Le dispositif ci-dessus décrit, et plus exactement sa surface de mesure, est positionné directement sur les canalisations de sorties des réacteurs dans lesquelles circule l'élément gazeux, dont la température de rosée est à mesurer, dans un flux de type turbulent.
La surface de mesure du dispositif est positionnée de telle façon que les moyens thermométriques soient, de préférence, disposés sur un plan vertical.
On procède à des cycles de chauffage et de refroidissement de part et d'autre du point de rosée.
Au cours d'un cycle, la température du bloc calorimétrique est d'abord portée à 3500C puis refroidie à 1200C, puis ensuite réchauffée à 350°C.
Le soufre se condense sur la surface de mesure devenue froide puis s'évapore lors de la montée en température de cette même surface.
Les cycles de chauffe et de refroidissement sont au nombre de 3 par heure de fonctionnement ou plus.
Les signaux différentiels en provenance des deux moyens thermométriques permettent, après traitement dans une chaîne de calcul et étalonnage préalable, d'évaluer la température de rosée du soufre.
Dans l'exemple, on mesure la différence de potentiel électrique entre les deux thermopiles (en micro Volt) en fonction de la température du bloc calorimétrique.
A/ Utilisation du dispositif et du procédé objets de la présente invention
La figure 2 représente l'enregistrement des signaux en provenance des moyens thermométriques pendant un cycle complet de fonctionnement tel que décrit ci-dessus, les flèches indiquant le sens de déroulement du cycle dans le temps.
Le signal sinusoïdal S observé correspond au phénomène physique de l'évaporation. La température de rosée peut être déduite après étalonnage du dispositif.

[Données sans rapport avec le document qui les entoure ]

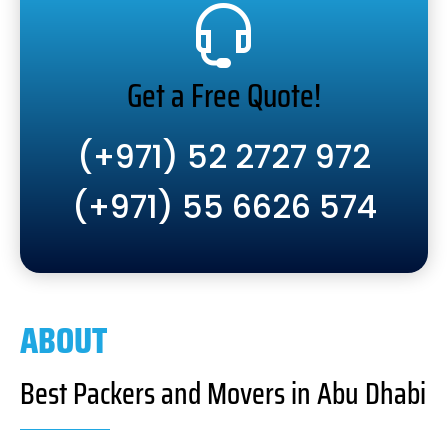
Get a Free Quote!
(+971) 52 2727 972
(+971) 55 6626 574
ABOUT
Best Packers and Movers in Abu Dhabi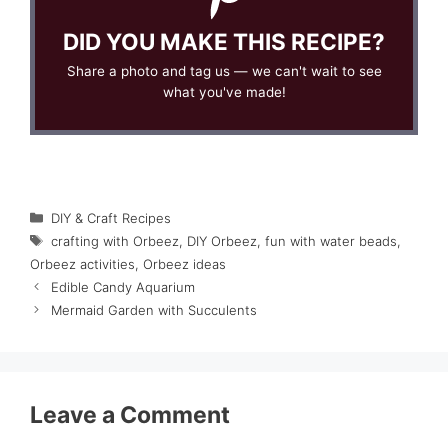
DID YOU MAKE THIS RECIPE?
Share a photo and tag us — we can't wait to see
what you've made!
Categories
DIY & Craft Recipes
Tags
crafting with Orbeez
,
DIY Orbeez
,
fun with water beads
,
Orbeez activities
,
Orbeez ideas
Edible Candy Aquarium
Mermaid Garden with Succulents
Leave a Comment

B/ Etalonnage du dispositif
Afin de déterminer la température de rosée à partir d'un signal du type de celui enregistré sur la figure 2, il est également indispensable d'étalonner le dispositif.
A cet effet, on réalise trois cycles de fonctionnement tel que décrits ci-dessus, au cours desquels on teste trois compositions gazeuses (ou éléments gazeux) étalons dont les températures de rosée sont connues.
Les figures 3, 4 et 5 montrent, respectivement, la période de chauffage au cours de laquelle le phénomène d'évaporation est
observé, pour trois cycles de fonctionnement dans lesquels le dispositif est testé avec des compositions gazeuses présentant des températures du point de rosée connues, de 160 0C, 170 0C et 180 0C.
La position du signal mesuré sur chaque courbe est repérée pour la température de rosée correspondante et permet ainsi d'étalonner le dispositif en établissant une courbe représentant la température de rosée en fonction de la température du bloc calorimétrique.
C/ Mesures en ligne Le système de mesure placé dans la canalisation de gaz permet d'obtenir la température du point de rosée de l'unité pour un instant donné.
Des mesures en continu, réalisées à des intervalles de temps prédéterminés, par exemple de l'ordre de 20 minutes, permettent de piloter l'unité CLAUS au plus près de la température mesurée du point de rosée du soufre, notamment 5 0C au-dessus de cette température.